Antes do conflito, entre 125 e 140 navios passavam pelo estreito diariamente.
Atualmente, a navegação está severamente restrita. Pelo menos 6 navios-tanque iranianos foram forçados a retornar, segundo relatórios de inteligência marítima.
Enquanto o Ormuz permanecer bloqueado, a pressão sobre os preços tende a continuar.
O que esperar: analistas projetam Brent entre US$ 100 e US$ 125
Segundo Suvro Sarkar, da equipe de energia do DBS Bank, a faixa esperada para o Brent nos próximos meses é de US$ 100 a US$ 125 por barril.

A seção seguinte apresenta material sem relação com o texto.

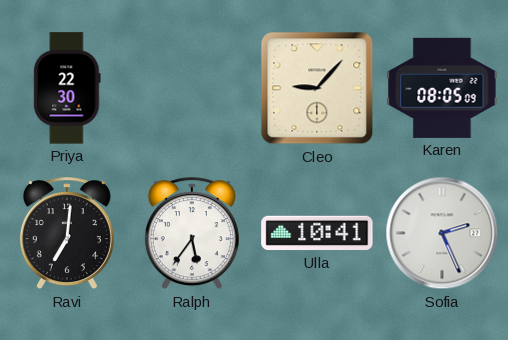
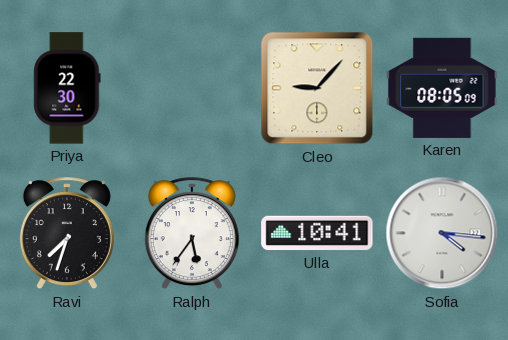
Ravi: 7:01 -> 7:33
Sofia: 2:26 -> 4:16
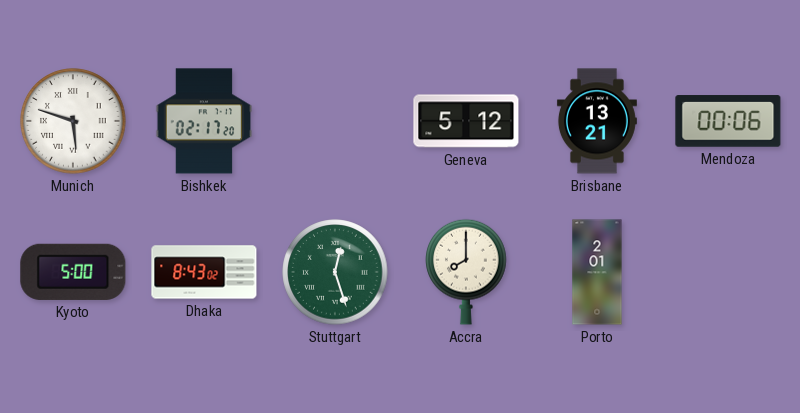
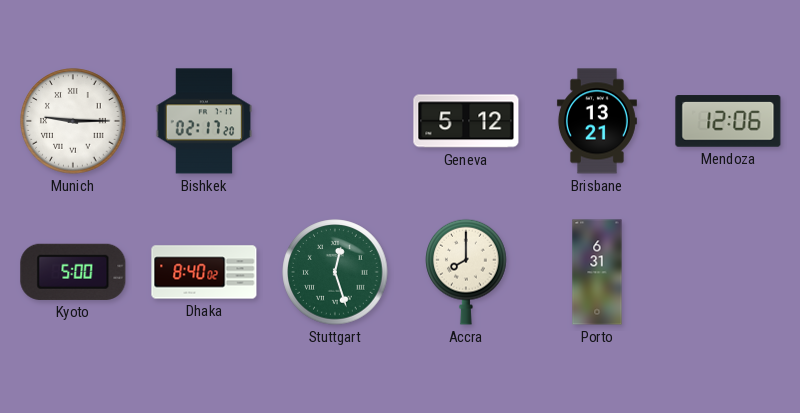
Munich: 5:48 -> 9:15
Mendoza: 00:06 -> 12:06
Dhaka: 8:43 -> 8:40
Porto: 2:01 -> 6:31
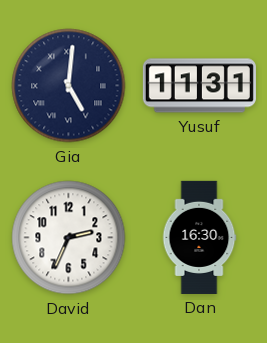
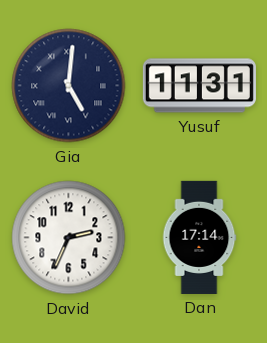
Dan: 16:30 -> 17:14
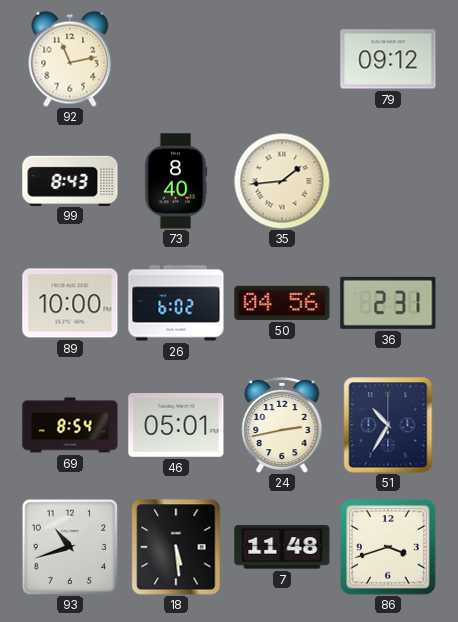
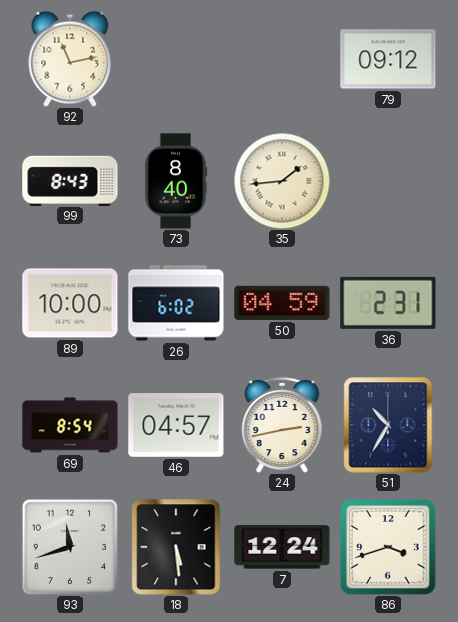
50: 04:56 -> 04:59
46: 05:01 -> 04:57
93: 10:42 -> 11:42
7: 11:48 -> 12:24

O cenário depende diretamente da evolução do conflito entre EUA/Israel e Irã.
Se houver negociação e reabertura parcial do Ormuz, os preços podem recuar para a faixa de US$ 90.
Porém, uma escalada militar pode empurrar o barril acima de US$ 130 — patamar não visto desde 2022.
Impacto global e no Brasil
A alta do petróleo pressiona economias importadoras na Europa e Ásia, onde os estoques já estão em queda.
Nos Estados Unidos, a gasolina bateu novo recorde de 2026 nesta terça-feira, segundo o Washington Examiner.
No Brasil, o governo já editou três medidas provisórias desde março para conter o repasse aos combustíveis: subsídios ao diesel importado (R$ 1,20/litro), ao diesel doméstico e ao gás de cozinha (R$ 330 milhões).
A saída dos Emirados Árabes da OPEP, anunciada hoje, adiciona mais incerteza ao mercado e pode acelerar a volatilidade nas próximas semanas.
Para a Petrobras, o cenário é de receitas em alta — mas também de pressão política para segurar os preços internos.